Monday, August 22, 2011

New Books: CLAN by Harry Shannon



CLAN by Harry Shannon is now on Kindle for $3.99

Like most people, I remember my first time. Pretty well, in fact. I was sober. It was wonderful. I was curled up on the bed, with my head on the pillow and my legs extended. Some 50's music was playing. I was probably wearing pajamas; most likely with some stupid-assed Howdy Doody and Buffalo Bob stuff printed all over them. Or maybe it was Rin Tin Tin, I can’t say for sure. Not after more than fifty years. I was already a bookworm, though. I was devouring everything within sight by the time I was seven or eight years old. So this night I was maybe eleven, give or take. And I believe that first horror story I ever read was by H.H. Munro, who wrote under the name of Saki. The masterful little tale was of one angry and abused little boy with a vivid sense of outrage and an “imaginary creature” that was hiding in his room. The kid claimed he could summon it with a low, poetic chant. Adults mocked him. Of course it turned out to be quite real. That story was called “Srendi Vashtar.” The ending sticks with me to this day.

Anyway, that was my first time, and after that I was no longer innocent. I had been shocked into an appreciation for the macabre, and for the literary realm of horror and dark fantasy. Next came the astonishing Ray Bradbury, Ambrose Bierce, John Collier, Anthony Boucher, Richard Matheson, Roald Dahl, Robert Bloch, Robert Heinlein, A.E. Van Vogt, Shirley Jackson. So many gifted folks. And later on Stephen King, Peter Straub, Robert McCammon and a host of other authors inspired me all over again, as did the Gold Medal and Lancer Books of the 60's. But first there was that one gory little tale by Saki.
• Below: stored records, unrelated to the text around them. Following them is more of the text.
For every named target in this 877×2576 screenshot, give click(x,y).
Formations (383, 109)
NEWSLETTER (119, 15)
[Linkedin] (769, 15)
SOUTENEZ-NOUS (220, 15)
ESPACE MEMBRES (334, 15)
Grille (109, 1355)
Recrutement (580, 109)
I suspect it was not an accident that the first story to grab me that way was one of flesh-rending violence. Few of us have made peace with both extremes of our nature; the beastly and the spiritual, the gourmet and the cannibal. The oldest cave paintings treat animals as deities who sacrifice their lives to feed us. They are likely just expressions of our guilt and deep ambivalence about being the earth’s dominant predators. However, our gargantuan base appetites tend to be counter-balanced with a reverence for life that makes the act of killing genuinely disturbing to our higher nature. It is a conundrum. But whether we like it or not, that dark craving does exist. It is a deep down gnawing, gristle-rending lust for blood and bone. Just stop by a steakhouse and watch the patrons chewing away, minds in vapid rapture. Or pay really close attention to the audience at a football game.
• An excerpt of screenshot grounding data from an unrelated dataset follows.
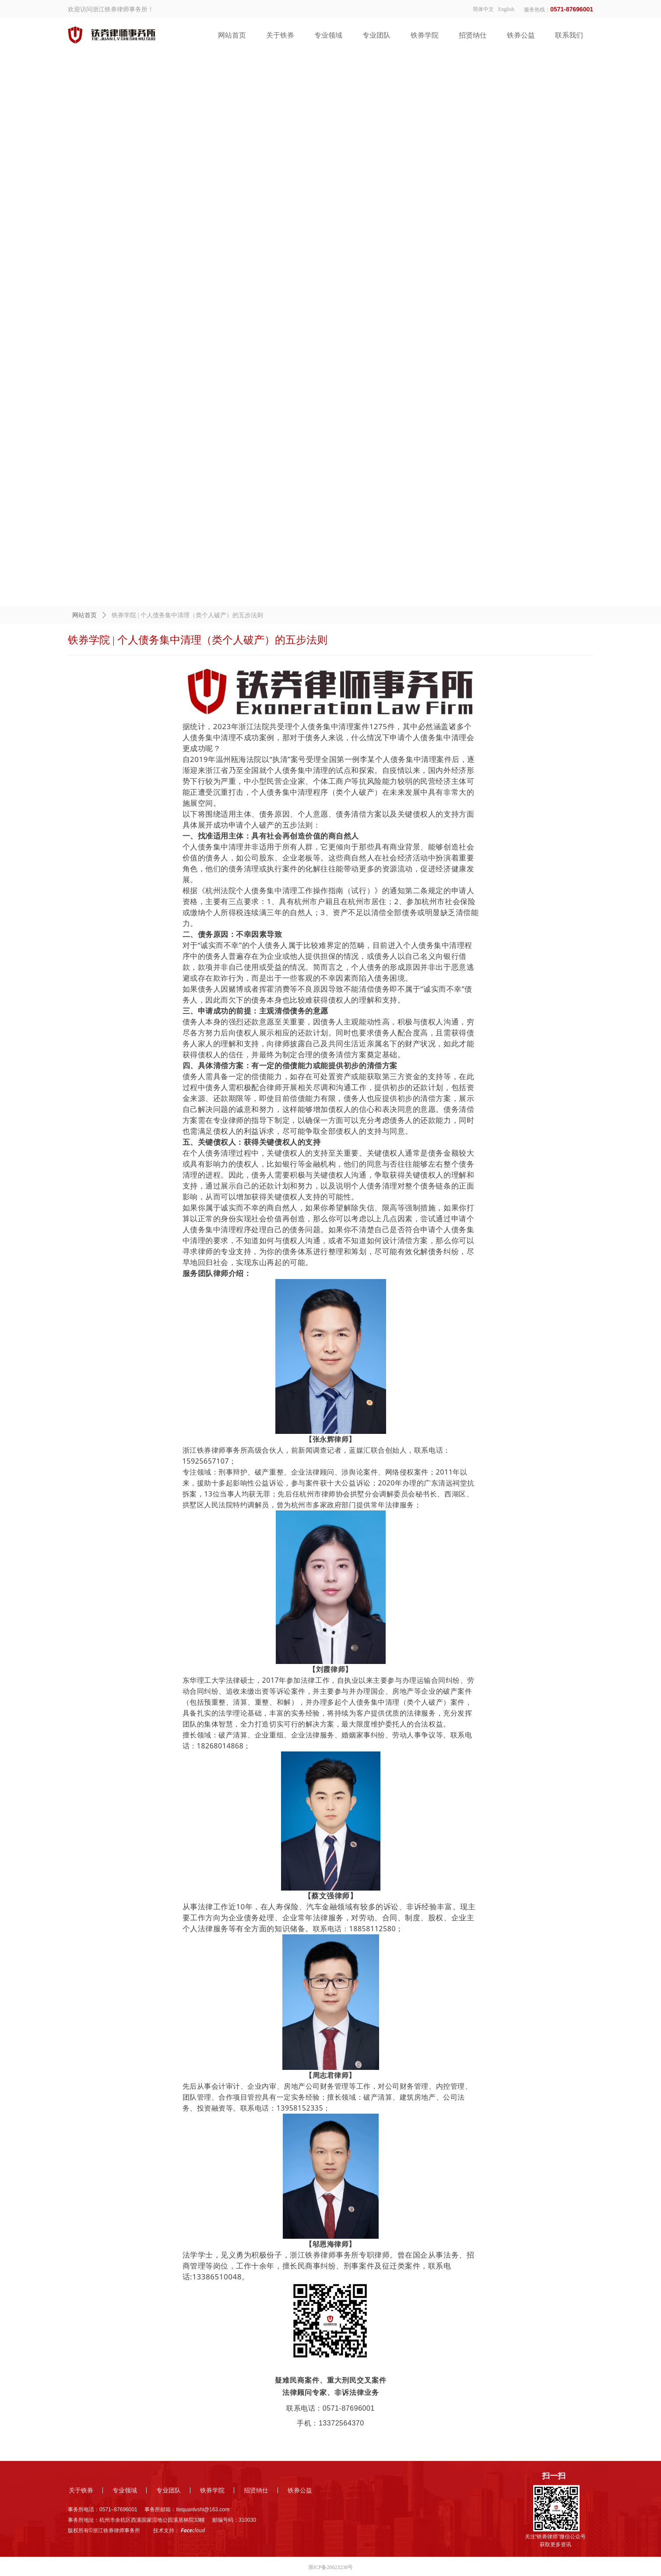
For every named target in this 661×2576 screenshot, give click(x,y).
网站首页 (84, 615)
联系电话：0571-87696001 (330, 2408)
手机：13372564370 (330, 2423)
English (506, 9)
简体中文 (483, 9)
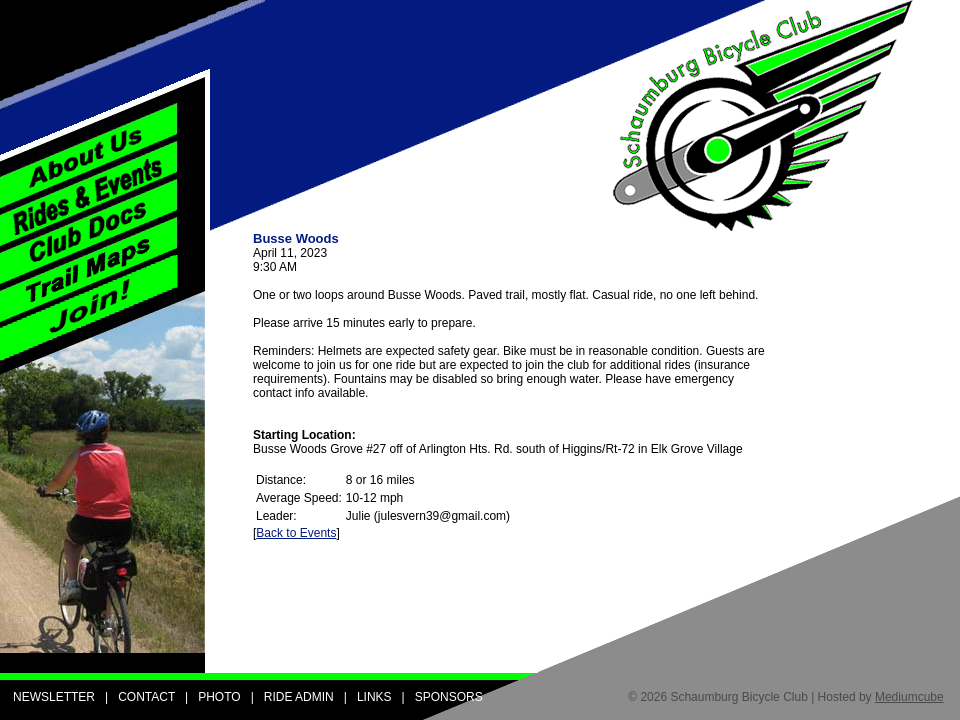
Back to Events (296, 533)
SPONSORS (449, 697)
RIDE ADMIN (299, 697)
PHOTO (219, 697)
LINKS (374, 697)
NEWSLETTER (54, 697)
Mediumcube (909, 697)
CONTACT (146, 697)
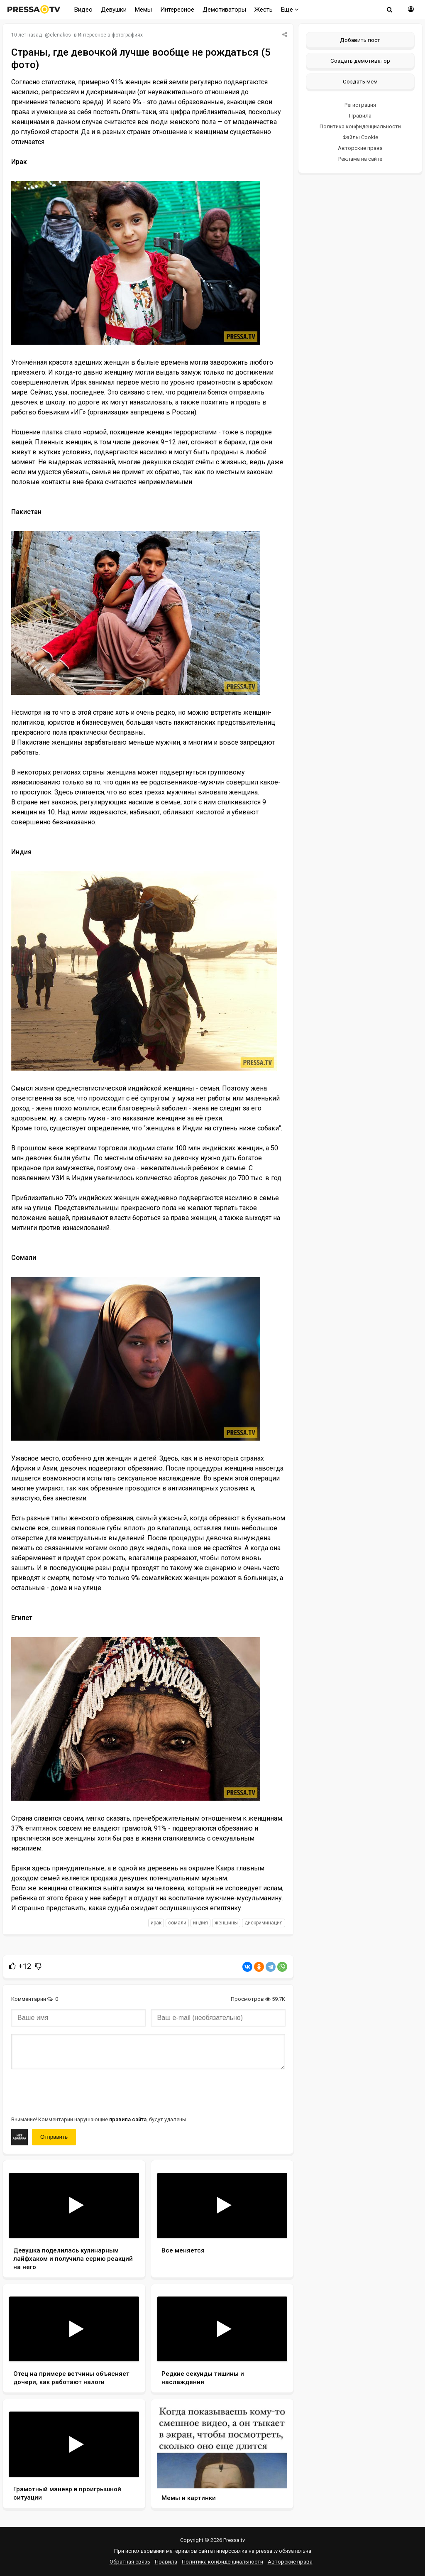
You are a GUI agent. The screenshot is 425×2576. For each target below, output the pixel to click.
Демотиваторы (224, 9)
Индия (200, 1923)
Folks, although my new novel CLAN (early incarnation released as Night of the Werewolf in late 2002) does indeed deal with these themes, it is first and foremost an entertainment. It’s a B-movie, a tribute to the spirit of pure pulp and the glory days of mass-market fiction, with a little crime noir tossed in for seasoning. But I would also like to think CLAN stands on its own as a fast-paced thriller. Readers will have to be the judge of that.

I have always had a soft spot for this one, so I'm delighted to have it rewritten, improved and back in print as a more affordable trade paperback and ebook. The first version only sold a modest number of limited-edition hardcover copies. This one should be far more widely read. I'd love to see the movie made someday, now that CG is good enough to bring this one off. Fingers crossed, because there is a screenplay already written. Anyway, should you sample and buy this new baby, I hope you consume a lot of popcorn while reading, and that at least a few of the scenes actually disturb your sleep. Nothing would make me happier than that.